Get a Free MIT Education
dhollm writes "Well, at least the course materials will be online, for free, for all.
The article gives a brief description of the program (evidently costing MIT $100M over 10 years) and the key drivers behind it. So start reading up!"
This is a nice effort, but I don't know where they come up with the $100 million price tag. Most of the work is already done by professors who want to save themselves the hassle of making sure students get all of the handouts, problem sets, answers, etc. MIT doesn't block access to that stuff now and I guess they won't in the future.
My guess is the $100 million figure was dreamed up to shake some cash out of alumni. They're probably hoping that someone will come forward and endow the effort. Perhaps they're targeting Michael Saylor, the MIT graduate who once talked about starting a free university with the cash he was making from MicroStrategy. The dot bomb crash has slowed that dream and perhaps MIT's as well.
Of course, I don't mean to denigrate the entire idea. It just seems like they're taking credit for something they already do. Did I mention that each week, I take out the trash? That's keeping the world cleaner! Call me Mr. Environmentalist!
Its not just about setting up a web site - its the cost of migrating the practices of an entire institution around a new model of information dispersal. This will definitely erode the value of journals as graduate work starts filtering in to the system.
MIT may even be attempting somehting more daunting by trying to productize the process to be sold to other institutions, I'm not sure, but that would raise costs even higher.
or luddite, but. . .
It isn't exactly as if the course materials or curricumlum at MIT, or any *other* college, is some sort of great secret.
Nor is the actual *course material* really going to be online. That will be found in the textbooks.
If you want to learn physics or how to read the Iliad in the original greek all you need do is make the trip to your local public library, and in some states any state funded college library is also considered a public library, and take out a relevant text.
And read it.
Without trying to appear *too* snide, anyone who can't figure this out probably isn't up to college grade work in the first place.
The possibility of having lecture notes available online is an interesting exercise, but I'm not sure of what general relevance or use it might be. The textbook always contains superiour information, that is why they USE textbooks after all, and lecture notes are, in fact, often useless without the text and only needed to make sure you might have some niggling little tidbit that * that professor, in THAT course, is likely to sneak into a TEST.*
All in all I see how this might prove useful to the less actually educationally ambitious student of MIT, and how it might prove *interesting* to some of the public, but I fail to see how it in any way AIDS the public in an educational sense. The material is already available to the public, (including the course curiculum of MIT which is published and stocked by public libraries already), in the superiour form of actual texts.

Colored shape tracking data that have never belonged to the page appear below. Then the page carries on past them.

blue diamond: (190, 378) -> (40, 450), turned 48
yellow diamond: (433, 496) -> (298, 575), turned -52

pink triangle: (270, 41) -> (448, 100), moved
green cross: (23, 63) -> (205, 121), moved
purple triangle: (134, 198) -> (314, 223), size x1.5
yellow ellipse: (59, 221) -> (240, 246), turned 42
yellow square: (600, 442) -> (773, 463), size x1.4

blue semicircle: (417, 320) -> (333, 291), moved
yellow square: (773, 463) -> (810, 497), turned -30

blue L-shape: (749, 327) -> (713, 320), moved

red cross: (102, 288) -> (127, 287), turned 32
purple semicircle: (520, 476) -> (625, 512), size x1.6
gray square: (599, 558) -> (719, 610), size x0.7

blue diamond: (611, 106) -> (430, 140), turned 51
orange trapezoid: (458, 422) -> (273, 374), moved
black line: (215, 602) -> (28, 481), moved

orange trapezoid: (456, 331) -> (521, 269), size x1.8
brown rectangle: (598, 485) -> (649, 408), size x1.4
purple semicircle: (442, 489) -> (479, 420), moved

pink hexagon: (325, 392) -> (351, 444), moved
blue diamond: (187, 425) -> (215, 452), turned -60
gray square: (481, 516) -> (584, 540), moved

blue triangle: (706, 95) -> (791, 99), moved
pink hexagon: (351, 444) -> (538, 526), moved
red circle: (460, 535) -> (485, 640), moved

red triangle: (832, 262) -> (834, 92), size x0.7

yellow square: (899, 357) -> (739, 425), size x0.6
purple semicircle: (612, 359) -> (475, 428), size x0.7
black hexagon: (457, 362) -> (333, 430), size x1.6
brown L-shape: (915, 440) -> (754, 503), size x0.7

MIT is correct. They can publish this material freely because 1) The essential information is *already* free and public, and 2) Because you don't pay MIT to reveal to you that F=MA, you pay them to have a professor *explain it to you.* and then be able to say you earned a degree from MIT!
If all you want is access to the learning material so that you may educate yourself at little or no expense you likely have a vastly superior resource right in your own community.

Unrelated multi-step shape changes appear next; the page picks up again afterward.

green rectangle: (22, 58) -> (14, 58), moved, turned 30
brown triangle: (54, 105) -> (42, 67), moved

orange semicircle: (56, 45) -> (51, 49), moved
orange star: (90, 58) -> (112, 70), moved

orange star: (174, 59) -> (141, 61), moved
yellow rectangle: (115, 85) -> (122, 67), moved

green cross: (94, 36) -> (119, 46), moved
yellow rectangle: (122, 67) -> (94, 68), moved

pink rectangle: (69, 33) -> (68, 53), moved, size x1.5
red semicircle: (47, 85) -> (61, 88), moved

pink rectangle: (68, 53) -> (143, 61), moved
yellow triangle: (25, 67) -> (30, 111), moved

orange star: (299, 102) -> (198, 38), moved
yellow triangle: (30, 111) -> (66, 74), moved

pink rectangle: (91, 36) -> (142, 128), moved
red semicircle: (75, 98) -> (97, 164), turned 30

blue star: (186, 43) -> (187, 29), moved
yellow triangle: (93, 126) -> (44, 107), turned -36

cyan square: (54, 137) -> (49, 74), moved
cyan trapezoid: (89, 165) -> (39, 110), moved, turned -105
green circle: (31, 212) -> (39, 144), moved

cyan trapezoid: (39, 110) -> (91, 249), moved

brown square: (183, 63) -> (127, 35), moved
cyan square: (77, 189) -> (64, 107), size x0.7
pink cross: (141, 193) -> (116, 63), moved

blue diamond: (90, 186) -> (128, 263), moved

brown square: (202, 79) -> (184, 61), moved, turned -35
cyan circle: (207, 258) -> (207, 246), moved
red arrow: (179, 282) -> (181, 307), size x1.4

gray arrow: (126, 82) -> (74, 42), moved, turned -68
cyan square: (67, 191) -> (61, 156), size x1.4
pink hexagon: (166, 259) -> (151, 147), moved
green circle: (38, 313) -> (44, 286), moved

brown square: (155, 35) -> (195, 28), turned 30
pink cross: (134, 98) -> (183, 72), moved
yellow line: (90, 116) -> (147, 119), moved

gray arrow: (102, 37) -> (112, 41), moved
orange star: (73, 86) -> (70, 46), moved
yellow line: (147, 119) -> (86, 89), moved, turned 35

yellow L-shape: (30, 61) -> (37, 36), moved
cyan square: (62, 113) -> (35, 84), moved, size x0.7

It's called a "reference librarian."
Go introduce yourself.
KFG
So let's just consider going to the local library and finding an available copy of last year's 'Markov Chains and Simulated Neuro-physiology' textbook just right out, shall we?? What we really need is some kind of system that can transmit large quantities of text and pictures to each interested student's workspace, without reducing the supply for anyone else. Gee, I wonder what we could use....
Oh, right, I forgot. Except for those literally thousands of errors I have found in textbooks over the course of my life. So errata must come with each; distributing such and updating such is difficult if it has to come with the physical book -- I suppose you would need the above hypothetical information transport system, tying the errata to the book, in some kind of 'web'.And as I said above, frequently there are no books. Or the books suck, which is an even more common situation. Or school politics fucks up book choice, so the prof is xeroxing and distributing portions of other books, making his own compiliation for the class as it goes along. Or somehow, the prof deigns to think himself talented enough to explain material better, to his focused group, than a general textbook -- perish the thought!
Okay, cockmonger, let me put it for you straight. The material, at least not all of it, is not available to the public. This missing material, the real deal, the reason people pay 5 or 6 digits for 4 years of it, is the community of learning that supports peoples' interest and efforts. This community is the one thing that the ACES project is trying to duplicate that makes it different from the rest of the 'put notes on the web' projects the world over. Go read the article, join the community, add your ideas to the source -- it's GPLed.So in closing, I should thank you for pushing the declining cause of public libraries. They need more support and funding, and always have. But there is so much more to a college course, and to a college environment, that you are missing. Take another look.